- To do
The records below are to be restated word for word, with every picture left out.

- Records for the exercise
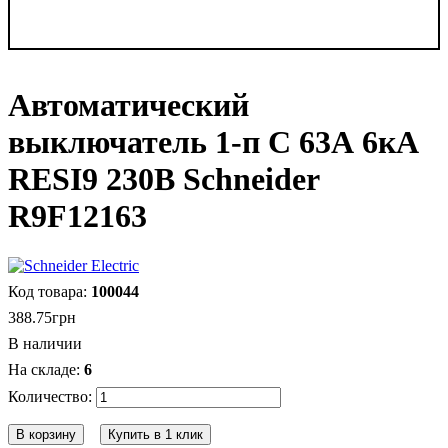
Автоматический
выключатель 1-п С 63А 6кА
RESI9 230В Schneider
R9F12163
100044
388
.
75
грн
В наличии
6
В корзину
Купить в 1 клик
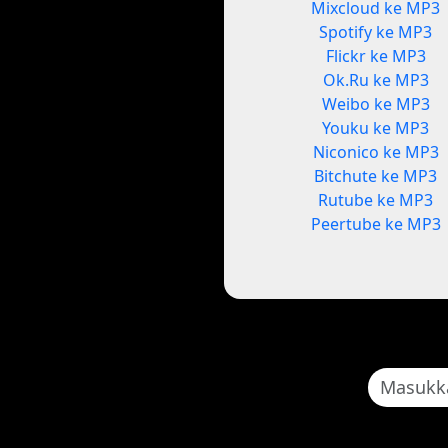
Mixcloud ke MP3
Spotify ke MP3
Flickr ke MP3
Ok.Ru ke MP3
Weibo ke MP3
Youku ke MP3
Niconico ke MP3
Bitchute ke MP3
Rutube ke MP3
Peertube ke MP3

- Result of this exercise
Автоматический
выключатель 1-п С 63А 6кА
RESI9 230В Schneider
R9F12163
100044
388
.
75
грн
В наличии
6
В корзину
Купить в 1 клик
Mixcloud ke MP3
Spotify ke MP3
Flickr ke MP3
Ok.Ru ke MP3
Weibo ke MP3
Youku ke MP3
Niconico ke MP3
Bitchute ke MP3
Rutube ke MP3
Peertube ke MP3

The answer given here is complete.